» **WORK INSTRUCTION**
Omit the pictures and output every entry below exactly as written.

(Stored data entries)
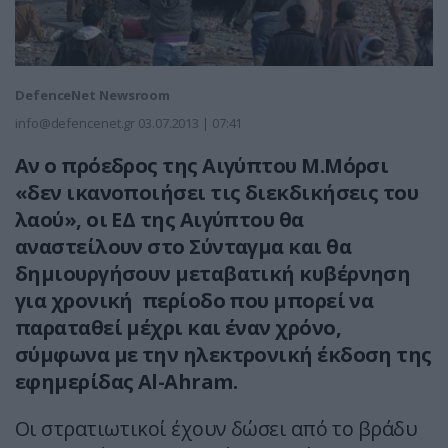
DefenceNet Newsroom
info@defencenet.gr
03.07.2013 | 07:41
Αν ο πρόεδρος της Αιγύπτου Μ.Μόρσι
«δεν ικανοποιήσει τις διεκδικήσεις του
λαού», οι ΕΔ της Αιγύπτου θα
αναστείλουν στο Σύνταγμα και θα
δημιουργήσουν μεταβατική κυβέρνηση
για χρονική περίοδο που μπορεί να
παραταθεί μέχρι και έναν χρόνο,
σύμφωνα με την ηλεκτρονική έκδοση της
εφημερίδας Al-Ahram.
Οι στρατιωτικοί έχουν δώσει από το βράδυ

» **ANSWER**
DefenceNet Newsroom
info@defencenet.gr
03.07.2013 | 07:41
Αν ο πρόεδρος της Αιγύπτου Μ.Μόρσι
«δεν ικανοποιήσει τις διεκδικήσεις του
λαού», οι ΕΔ της Αιγύπτου θα
αναστείλουν στο Σύνταγμα και θα
δημιουργήσουν μεταβατική κυβέρνηση
για χρονική περίοδο που μπορεί να
παραταθεί μέχρι και έναν χρόνο,
σύμφωνα με την ηλεκτρονική έκδοση της
εφημερίδας Al-Ahram.
Οι στρατιωτικοί έχουν δώσει από το βράδυ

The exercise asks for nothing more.